To Do As Adam Did by Ronald Johnson

The introduction to this book did exactly what any introduction to a selection of poetry should do: made me very, very excited to discover the poetry within. Contextualizing it in the Olsonian projective verse tradition, and then explaining how Johnson’s work evolved into the world-wide concrete poetry movement, before finally emerging into a “big” poem he imagined in the tradition of AThe Cantos, and The Maximus Poems. I was absolutely enticed, and some of my anxiety (that it was going to be all Christian/religious/transcendental poetry, given the title) was relieved.

This book is a selection of the complete poems of Ronald Johnson, a poet I hadn’t heard of before this book. It starts collecting some of his early work, which I actually rather enjoyed against all odds. Influenced by the Black Mountain poets, it is a kind of American bucolic, but without the romanticization of a lost wilderness, etc. And in quite interesting language, peppered with quotations in a collaging gesture that I like a lot.

Then I sort of lose interest for a while – the concrete stuff is interesting, and in general I like exploring the possibilities of concrete poetry, but I’ve been spoiled by the successes of the Portuguese- and Spanish-language traditions of concrete poetry and so found this a little wanting. I loved the idea of an ekphrastic poem for a piece of music (an idea I’ve been contemplating in recent weeks) but didn’t think the concrete form was the best for the idea.

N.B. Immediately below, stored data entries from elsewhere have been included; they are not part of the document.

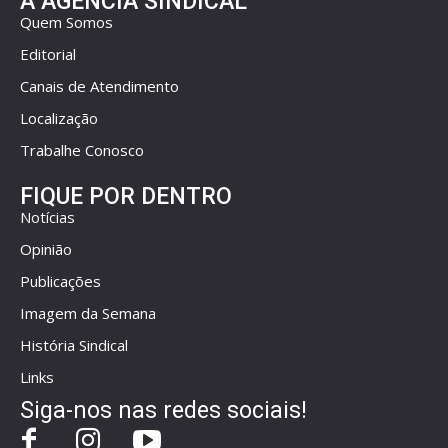
A AGÊNCIA SINDICAL
Quem Somos
Editorial
Canais de Atendimento
Localização
Trabalhe Conosco
FIQUE POR DENTRO
Notícias
Opinião
Publicações
Imagem da Semana
História Sindical
Links
Siga-nos nas redes sociais!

Then, into ARK, the “big” poem, selections of which take up about 1/3 of the collection. It was….fine. I loved BEAM 30, ‘The Garden’ from which the title of the collection is taken. But BEAM 21, 22, 23 which includes a kind of acrostic of the Psalms, grew tedious. And the ARK poems didn’t hold my attention either. The nearly randomly juxtaposed lines didn’t open to possibility in the way I’d hoped for. There was something almost arbitrary about them.

Anyways, I’ll be discussing this book with some friends later today so perhaps my understanding of it will change based on their insights. I loved a couple of poems in the collection: The Unfoldings, and BEAM 30. I found some absolutely stunning phrases and ideas peppered throughout. But as a whole I felt something ineffable was lacking.